Collection entries:
=-=-=-=-=

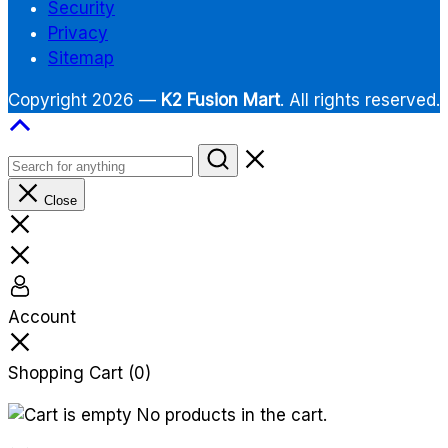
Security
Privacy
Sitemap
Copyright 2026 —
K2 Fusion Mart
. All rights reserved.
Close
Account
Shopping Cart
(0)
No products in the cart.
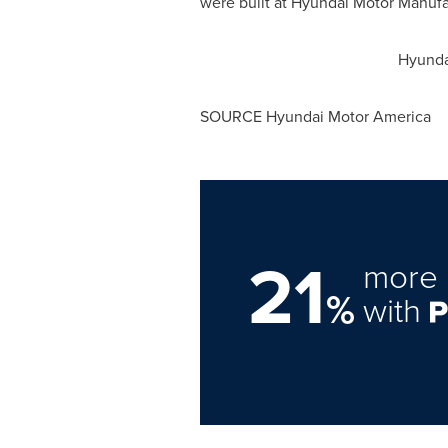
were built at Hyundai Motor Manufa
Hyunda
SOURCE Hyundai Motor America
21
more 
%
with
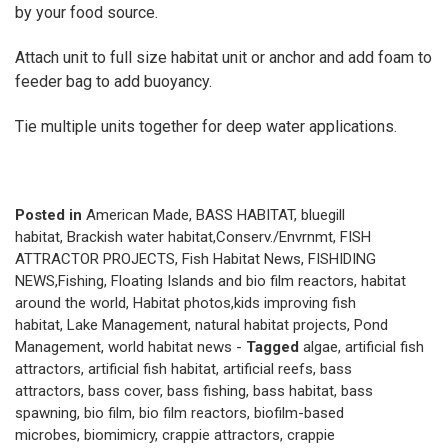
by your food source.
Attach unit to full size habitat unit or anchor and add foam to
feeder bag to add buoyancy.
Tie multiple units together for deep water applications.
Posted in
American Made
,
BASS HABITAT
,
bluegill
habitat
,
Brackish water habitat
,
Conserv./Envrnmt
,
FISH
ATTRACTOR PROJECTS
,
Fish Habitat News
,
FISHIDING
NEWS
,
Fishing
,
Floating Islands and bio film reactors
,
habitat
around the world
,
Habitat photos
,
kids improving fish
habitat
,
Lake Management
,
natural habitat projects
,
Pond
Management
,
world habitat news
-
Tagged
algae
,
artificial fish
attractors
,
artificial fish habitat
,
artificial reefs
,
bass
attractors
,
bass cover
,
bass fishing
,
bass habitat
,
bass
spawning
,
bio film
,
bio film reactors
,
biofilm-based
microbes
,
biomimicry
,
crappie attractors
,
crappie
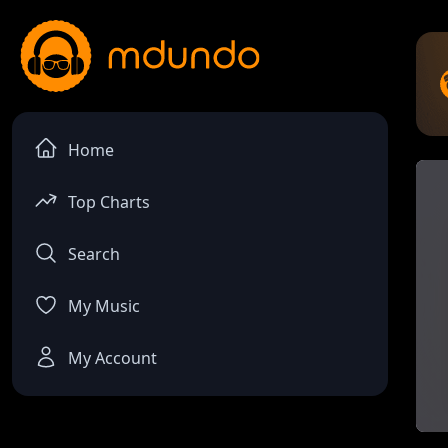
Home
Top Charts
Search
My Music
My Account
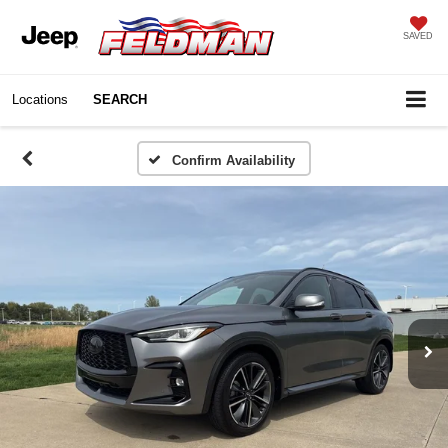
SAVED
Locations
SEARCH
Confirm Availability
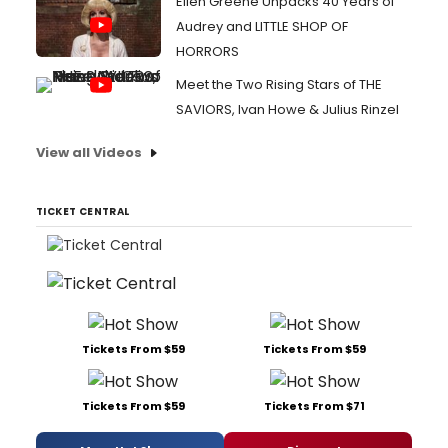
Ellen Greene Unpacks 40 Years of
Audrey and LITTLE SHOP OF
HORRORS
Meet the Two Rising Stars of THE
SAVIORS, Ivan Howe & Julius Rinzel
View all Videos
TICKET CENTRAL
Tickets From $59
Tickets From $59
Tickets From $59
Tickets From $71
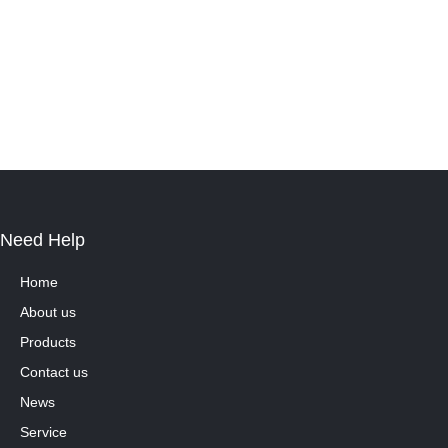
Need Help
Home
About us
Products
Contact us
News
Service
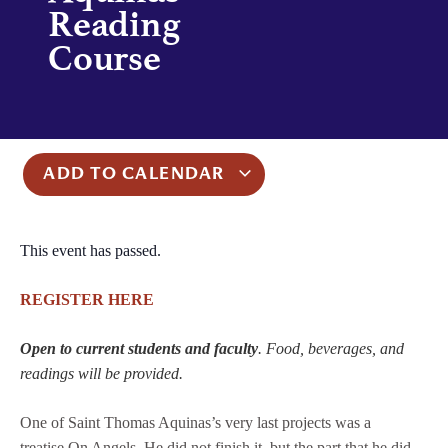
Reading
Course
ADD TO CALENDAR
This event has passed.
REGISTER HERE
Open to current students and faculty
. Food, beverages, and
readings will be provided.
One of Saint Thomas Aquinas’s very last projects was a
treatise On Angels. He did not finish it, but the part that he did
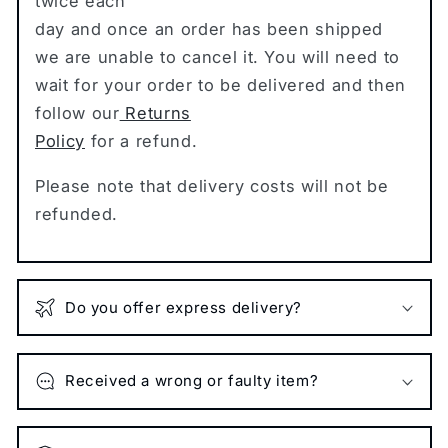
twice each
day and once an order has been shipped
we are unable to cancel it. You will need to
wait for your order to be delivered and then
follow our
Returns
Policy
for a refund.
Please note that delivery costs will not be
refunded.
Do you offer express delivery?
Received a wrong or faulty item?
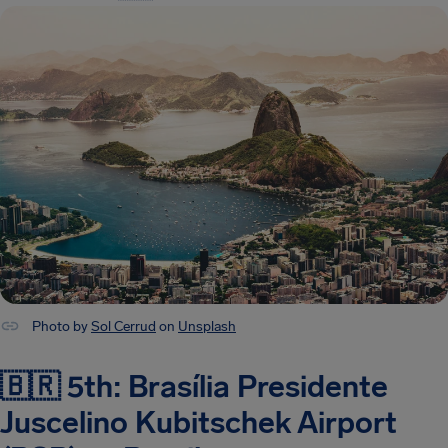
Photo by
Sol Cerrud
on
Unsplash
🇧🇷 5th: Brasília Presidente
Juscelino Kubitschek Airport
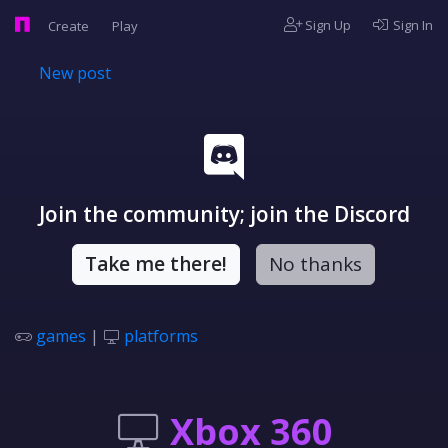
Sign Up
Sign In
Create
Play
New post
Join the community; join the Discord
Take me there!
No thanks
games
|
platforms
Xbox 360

=-=-=-=-=

• [INSTRUCTIONS TO FOLLOW]:
Only the text of the records above is to be reproduced, exactly as given; the pictures are dropped.

• [RESULT FOR THIS TASK]:
Security
Privacy
Sitemap
Copyright 2026 —
K2 Fusion Mart
. All rights reserved.
Close
Account
Shopping Cart
(0)
No products in the cart.
were built at Hyundai Motor Manufa
Hyunda
SOURCE Hyundai Motor America
21
more 
%
with
by your food source.
Attach unit to full size habitat unit or anchor and add foam to
feeder bag to add buoyancy.
Tie multiple units together for deep water applications.
Posted in
American Made
,
BASS HABITAT
,
bluegill
habitat
,
Brackish water habitat
,
Conserv./Envrnmt
,
FISH
ATTRACTOR PROJECTS
,
Fish Habitat News
,
FISHIDING
NEWS
,
Fishing
,
Floating Islands and bio film reactors
,
habitat
around the world
,
Habitat photos
,
kids improving fish
habitat
,
Lake Management
,
natural habitat projects
,
Pond
Management
,
world habitat news
-
Tagged
algae
,
artificial fish
attractors
,
artificial fish habitat
,
artificial reefs
,
bass
attractors
,
bass cover
,
bass fishing
,
bass habitat
,
bass
spawning
,
bio film
,
bio film reactors
,
biofilm-based
microbes
,
biomimicry
,
crappie attractors
,
crappie
Home
Top Charts
Search
My Music
My Account
SAVED
Locations
SEARCH
Confirm Availability
Ellen Greene Unpacks 40 Years of
Audrey and LITTLE SHOP OF
HORRORS
Meet the Two Rising Stars of THE
SAVIORS, Ivan Howe & Julius Rinzel
View all Videos
TICKET CENTRAL
Tickets From $59
Tickets From $59
Tickets From $59
Tickets From $71
Need Help
Home
About us
Products
Contact us
News
Service
Reading
Course
ADD TO CALENDAR
This event has passed.
REGISTER HERE
Open to current students and faculty
. Food, beverages, and
readings will be provided.
One of Saint Thomas Aquinas’s very last projects was a
treatise On Angels. He did not finish it, but the part that he did
twice each
day and once an order has been shipped
we are unable to cancel it. You will need to
wait for your order to be delivered and then
follow our
Returns
Policy
for a refund.
Please note that delivery costs will not be
refunded.
Do you offer express delivery?
Received a wrong or faulty item?
Photo by
Sol Cerrud
on
Unsplash
🇧🇷 5th: Brasília Presidente
Juscelino Kubitschek Airport
Sign Up
Sign In
Create
Play
New post
Join the community; join the Discord
Take me there!
No thanks
games
|
platforms
Xbox 360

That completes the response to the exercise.